Но они все-таки вычислили меня, разве нет? Они снова меня нашли.
Нет, говорю я себе, не нашли. А может быть, то были не они? Может быть, Скантс прав, говоря, что во всем виновата моя паранойя. Или он говорит это просто потому, что ему платят за то, чтобы он присматривал за мной, и он вынужден так говорить? Даже если это были они, «Три поросенка», город все-таки достаточно большой, и сейчас он наводнен туристами, родителями с детьми на каникулах и просто праздношатающимися, среди которых легко затеряться. Они, скорее всего, искали бы меня в отеле или небольшой гостинице, так что, пока у меня есть квартира, я в безопасности.
Два дня я из осторожности никуда не выходила. Сказала на работе, что Эмили приболела, и сидела дома. Играла с Эмили и кошками, пекла пирог, принимала ванну, украшала квартиру (хотя до Рождества еще достаточно далеко) и смотрела диснеевские мультики. Я всегда смотрю их только до тех пор, пока не начинается что-то грустное, а потом проматываю или выключаю. Повзрослев, я решила, что печали с меня хватит, поэтому в моем мире Муфаса все еще жив, Немо не потерялся, а Чудовище никак не может превратиться в этого их отвратительного принца.
Потом я заказала кое-что по интернету: новый коврик, чтобы закрыть большую часть ужасного линолеума в кухне, который хозяин квартиры не намерен менять, настольную игру для моего разносчика газет Альфи (я как-то рассказала ему о ней, а тут нашла со скидкой на «Ибей»), прикольные заколки для волос и серебряные блестки.

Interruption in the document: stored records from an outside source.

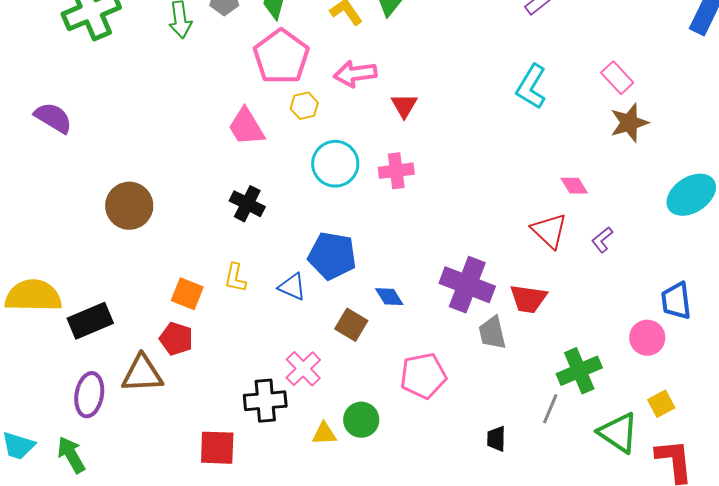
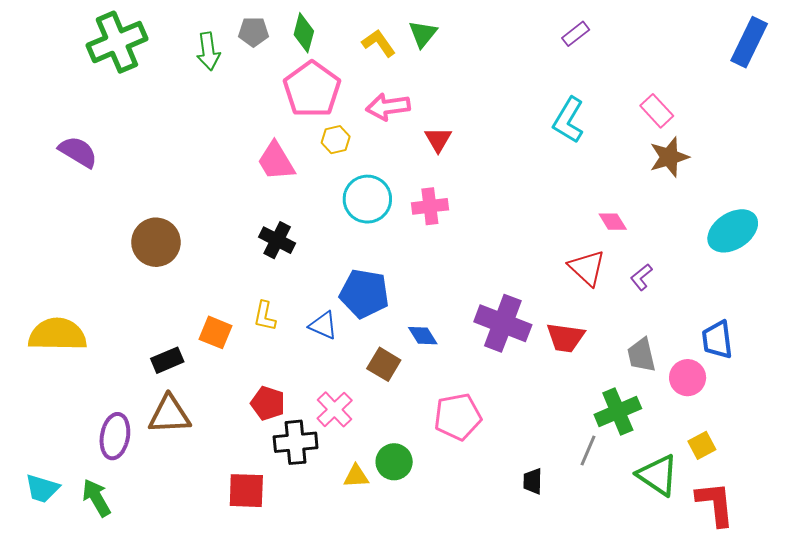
black rectangle: (90, 321) -> (167, 360), moved, size x0.7
gray trapezoid: (492, 333) -> (641, 355), moved
red pentagon: (176, 339) -> (268, 403), moved

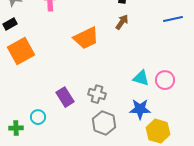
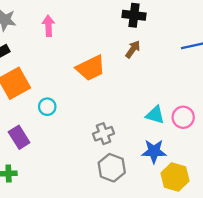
gray cross: (97, 94) -> (103, 134), turned -36
purple rectangle: (65, 97) -> (19, 137), moved
cyan circle: (38, 117) -> (47, 107), moved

Я еще не решила, что буду делать с блестками — скорее всего, использую их как-нибудь на Рождество. Пригодятся обязательно.

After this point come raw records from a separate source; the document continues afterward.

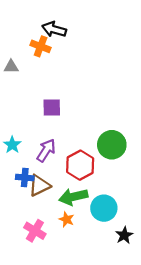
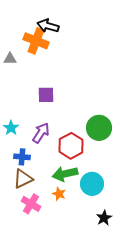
orange cross: (41, 46) -> (36, 41), size x1.4
brown triangle: (39, 185) -> (23, 179), moved
black star: (124, 235) -> (104, 218), moved

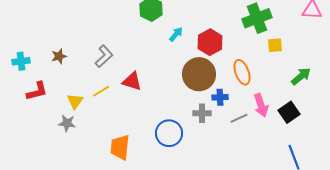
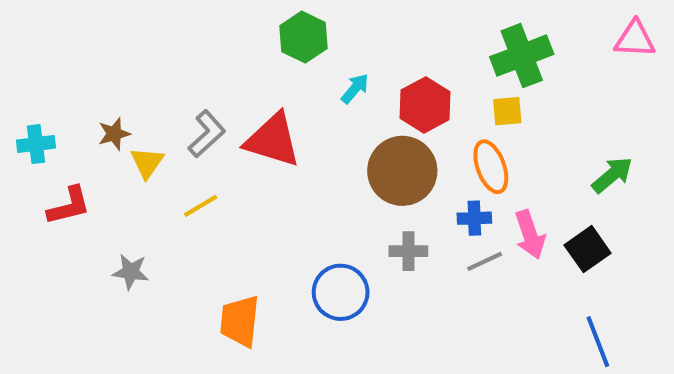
yellow square: (275, 45) -> (507, 111), moved
red triangle: (132, 81) -> (273, 140), moved, size x1.4
blue cross: (220, 97) -> (474, 218), moved
yellow triangle: (75, 101) -> (147, 163), moved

После этого я поискала информацию о Фриде Кало. Оказывается, это была мексиканская художница-бисексуалка, «портреты которой открывают окно в интимный мир женской психики». По крайней мере, так пишут в интернете. А еще в восемнадцать лет она попала в аварию и не могла после этого иметь детей. Поэтому она окружила себя коатами [1]. Теперь ее портрет, висящий в спальне, нравится мне гораздо больше, а ее брови уже не так пугают.